Following the collapse of Silicon Valley Bank in March 2023, the management of SVB Securities planned to buy back their firm from the parent group. On March 17, 2023, SVB Securities' parent company filed for Chapter 11 bankruptcy, but SVB Securities itself was not included in the Chapter 11 filing.

In June 2023, SVB Financial Group agreed to sell SVB Securities in a management buyout led by the latter's CEO, Leerink. The deal, backed by funds managed by the Baupost Group, includes $55 million in cash besides repayment of $26 million in debt and assumption of other liabilities. In July 2023, the buyout was approved in bankruptcy court, and SVB Securities was renamed to Leerink Partners.

In the same year, Leerink Partners opened an office in Miami.

In 2025, Tom Davidson, founding partner of PJT Partners, joined Leerink Partners as co-president and co-head of global investment banking. The firm also announced plans to open a London office in 2025.
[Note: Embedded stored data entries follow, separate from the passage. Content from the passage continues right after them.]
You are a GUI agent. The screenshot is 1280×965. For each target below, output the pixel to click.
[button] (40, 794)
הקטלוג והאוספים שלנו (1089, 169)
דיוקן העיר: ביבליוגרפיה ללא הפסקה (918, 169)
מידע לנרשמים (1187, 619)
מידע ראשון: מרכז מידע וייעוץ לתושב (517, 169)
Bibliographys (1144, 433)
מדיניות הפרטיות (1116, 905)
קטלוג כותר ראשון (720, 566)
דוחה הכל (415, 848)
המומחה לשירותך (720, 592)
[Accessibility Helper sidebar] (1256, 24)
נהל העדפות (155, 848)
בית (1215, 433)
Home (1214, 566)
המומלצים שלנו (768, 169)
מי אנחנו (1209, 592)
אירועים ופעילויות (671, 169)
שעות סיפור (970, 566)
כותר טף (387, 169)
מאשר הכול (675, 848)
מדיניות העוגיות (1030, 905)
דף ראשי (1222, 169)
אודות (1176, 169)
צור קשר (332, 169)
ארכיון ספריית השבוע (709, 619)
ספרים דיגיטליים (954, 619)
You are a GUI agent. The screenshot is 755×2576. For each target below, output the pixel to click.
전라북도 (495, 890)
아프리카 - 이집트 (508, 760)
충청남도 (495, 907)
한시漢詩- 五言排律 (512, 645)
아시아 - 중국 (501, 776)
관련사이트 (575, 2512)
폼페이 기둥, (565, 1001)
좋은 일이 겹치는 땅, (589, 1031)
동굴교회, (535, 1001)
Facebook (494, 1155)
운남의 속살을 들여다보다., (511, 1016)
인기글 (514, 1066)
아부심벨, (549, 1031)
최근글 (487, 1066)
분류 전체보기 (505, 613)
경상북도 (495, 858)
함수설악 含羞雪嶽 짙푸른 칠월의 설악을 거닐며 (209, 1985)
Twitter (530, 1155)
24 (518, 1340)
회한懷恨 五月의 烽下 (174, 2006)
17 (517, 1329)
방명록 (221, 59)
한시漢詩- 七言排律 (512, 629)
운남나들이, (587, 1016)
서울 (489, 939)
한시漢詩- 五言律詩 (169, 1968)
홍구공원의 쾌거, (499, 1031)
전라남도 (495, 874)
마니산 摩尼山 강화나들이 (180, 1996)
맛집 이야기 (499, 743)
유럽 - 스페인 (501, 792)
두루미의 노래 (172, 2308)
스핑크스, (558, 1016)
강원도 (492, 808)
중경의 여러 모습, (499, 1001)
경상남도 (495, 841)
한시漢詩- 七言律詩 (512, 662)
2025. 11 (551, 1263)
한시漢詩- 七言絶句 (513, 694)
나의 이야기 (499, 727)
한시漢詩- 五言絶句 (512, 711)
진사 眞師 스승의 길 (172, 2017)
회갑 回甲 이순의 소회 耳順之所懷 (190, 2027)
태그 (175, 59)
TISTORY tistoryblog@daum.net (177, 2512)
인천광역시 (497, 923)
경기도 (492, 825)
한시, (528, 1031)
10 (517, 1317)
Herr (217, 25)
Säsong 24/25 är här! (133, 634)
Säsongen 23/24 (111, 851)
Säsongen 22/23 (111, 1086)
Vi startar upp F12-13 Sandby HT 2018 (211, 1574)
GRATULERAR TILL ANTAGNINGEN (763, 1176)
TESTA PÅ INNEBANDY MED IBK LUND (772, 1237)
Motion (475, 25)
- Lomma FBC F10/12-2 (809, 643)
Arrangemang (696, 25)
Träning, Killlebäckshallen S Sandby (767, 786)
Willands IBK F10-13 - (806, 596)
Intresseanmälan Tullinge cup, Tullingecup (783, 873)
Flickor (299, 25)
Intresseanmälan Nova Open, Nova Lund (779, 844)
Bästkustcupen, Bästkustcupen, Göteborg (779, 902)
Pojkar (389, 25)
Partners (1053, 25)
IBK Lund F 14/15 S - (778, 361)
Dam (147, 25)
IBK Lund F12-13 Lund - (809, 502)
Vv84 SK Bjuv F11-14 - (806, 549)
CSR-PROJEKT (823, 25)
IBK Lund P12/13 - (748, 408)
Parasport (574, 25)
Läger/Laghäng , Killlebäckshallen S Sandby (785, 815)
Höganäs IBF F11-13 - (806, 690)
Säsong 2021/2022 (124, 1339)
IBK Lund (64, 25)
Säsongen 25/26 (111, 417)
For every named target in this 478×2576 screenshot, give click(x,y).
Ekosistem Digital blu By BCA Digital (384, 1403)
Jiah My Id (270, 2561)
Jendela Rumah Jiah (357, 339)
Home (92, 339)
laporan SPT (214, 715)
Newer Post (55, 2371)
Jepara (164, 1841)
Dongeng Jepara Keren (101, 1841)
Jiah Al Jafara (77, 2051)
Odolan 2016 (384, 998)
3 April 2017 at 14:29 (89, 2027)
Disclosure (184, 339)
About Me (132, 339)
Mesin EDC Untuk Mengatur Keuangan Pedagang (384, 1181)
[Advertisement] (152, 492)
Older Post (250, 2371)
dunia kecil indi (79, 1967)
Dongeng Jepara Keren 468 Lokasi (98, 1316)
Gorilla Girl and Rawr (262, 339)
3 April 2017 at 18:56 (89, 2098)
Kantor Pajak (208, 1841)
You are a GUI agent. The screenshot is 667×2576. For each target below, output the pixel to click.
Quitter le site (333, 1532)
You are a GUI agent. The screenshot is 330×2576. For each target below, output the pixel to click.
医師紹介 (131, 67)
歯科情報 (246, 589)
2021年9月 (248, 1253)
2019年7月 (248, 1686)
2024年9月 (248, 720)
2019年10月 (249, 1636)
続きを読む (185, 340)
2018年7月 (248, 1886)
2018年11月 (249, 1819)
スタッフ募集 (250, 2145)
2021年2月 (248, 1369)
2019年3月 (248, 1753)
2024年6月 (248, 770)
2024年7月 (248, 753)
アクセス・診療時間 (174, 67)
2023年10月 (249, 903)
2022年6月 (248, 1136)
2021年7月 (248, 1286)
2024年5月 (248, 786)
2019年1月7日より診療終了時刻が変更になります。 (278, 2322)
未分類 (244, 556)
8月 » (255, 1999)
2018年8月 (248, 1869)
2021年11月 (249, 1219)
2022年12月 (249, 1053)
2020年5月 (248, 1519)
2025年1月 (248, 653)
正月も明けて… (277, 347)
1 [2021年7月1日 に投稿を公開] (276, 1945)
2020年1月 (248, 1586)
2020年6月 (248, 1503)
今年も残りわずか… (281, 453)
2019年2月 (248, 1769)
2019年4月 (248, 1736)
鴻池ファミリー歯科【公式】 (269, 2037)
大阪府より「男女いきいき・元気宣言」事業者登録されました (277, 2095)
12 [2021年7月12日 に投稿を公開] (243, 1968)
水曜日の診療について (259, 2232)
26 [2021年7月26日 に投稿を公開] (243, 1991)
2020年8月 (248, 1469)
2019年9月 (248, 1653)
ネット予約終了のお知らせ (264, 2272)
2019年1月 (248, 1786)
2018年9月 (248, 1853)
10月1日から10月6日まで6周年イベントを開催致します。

== Leerink Center for Pharmacoeconomics ==
Established in 2024, the center focuses on evaluating the long-term societal value of healthcare innovations, including pharmaceuticals and medical treatments. Using methodologies such as cost-effectiveness analysis (CEA) and generalized cost-effectiveness analysis (GCEA), the CPE assesses health outcomes, economic impact, productivity, and equity considerations. Led by Dr. Melanie Whittington, the center aims to inform healthcare decision-making by publishing research, commentaries, and analysis on the broader value of medical interventions beyond direct clinical benefits.